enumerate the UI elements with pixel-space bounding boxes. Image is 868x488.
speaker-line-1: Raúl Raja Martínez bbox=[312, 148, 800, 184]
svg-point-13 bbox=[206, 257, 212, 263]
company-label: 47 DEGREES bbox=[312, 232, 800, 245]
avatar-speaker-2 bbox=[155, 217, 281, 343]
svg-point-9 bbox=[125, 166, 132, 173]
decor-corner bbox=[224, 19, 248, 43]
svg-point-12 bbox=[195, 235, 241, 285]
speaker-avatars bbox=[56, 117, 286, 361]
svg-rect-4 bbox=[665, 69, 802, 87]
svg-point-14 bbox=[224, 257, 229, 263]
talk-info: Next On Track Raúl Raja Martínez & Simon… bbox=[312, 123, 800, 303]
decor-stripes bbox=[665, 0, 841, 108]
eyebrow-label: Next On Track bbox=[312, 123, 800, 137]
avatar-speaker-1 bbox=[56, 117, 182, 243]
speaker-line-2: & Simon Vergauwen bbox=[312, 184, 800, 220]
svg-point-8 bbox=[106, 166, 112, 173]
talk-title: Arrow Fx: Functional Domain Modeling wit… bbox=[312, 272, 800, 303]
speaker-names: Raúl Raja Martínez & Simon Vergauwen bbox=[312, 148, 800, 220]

+ + + +

- REQUIRED WORK:
Return an exact copy of the listing.

- ANSWER FOR THE TASK:
enumerate the UI elements with pixel-space bounding boxes. Image is 868x488.
speaker-line-1: Raúl Raja Martínez bbox=[312, 148, 800, 184]
svg-point-13 bbox=[206, 257, 212, 263]
company-label: 47 DEGREES bbox=[312, 232, 800, 245]
avatar-speaker-2 bbox=[155, 217, 281, 343]
svg-point-9 bbox=[125, 166, 132, 173]
decor-corner bbox=[224, 19, 248, 43]
svg-point-12 bbox=[195, 235, 241, 285]
speaker-avatars bbox=[56, 117, 286, 361]
svg-rect-4 bbox=[665, 69, 802, 87]
svg-point-14 bbox=[224, 257, 229, 263]
talk-info: Next On Track Raúl Raja Martínez & Simon… bbox=[312, 123, 800, 303]
decor-stripes bbox=[665, 0, 841, 108]
eyebrow-label: Next On Track bbox=[312, 123, 800, 137]
avatar-speaker-1 bbox=[56, 117, 182, 243]
speaker-line-2: & Simon Vergauwen bbox=[312, 184, 800, 220]
svg-point-8 bbox=[106, 166, 112, 173]
talk-title: Arrow Fx: Functional Domain Modeling wit… bbox=[312, 272, 800, 303]
speaker-names: Raúl Raja Martínez & Simon Vergauwen bbox=[312, 148, 800, 220]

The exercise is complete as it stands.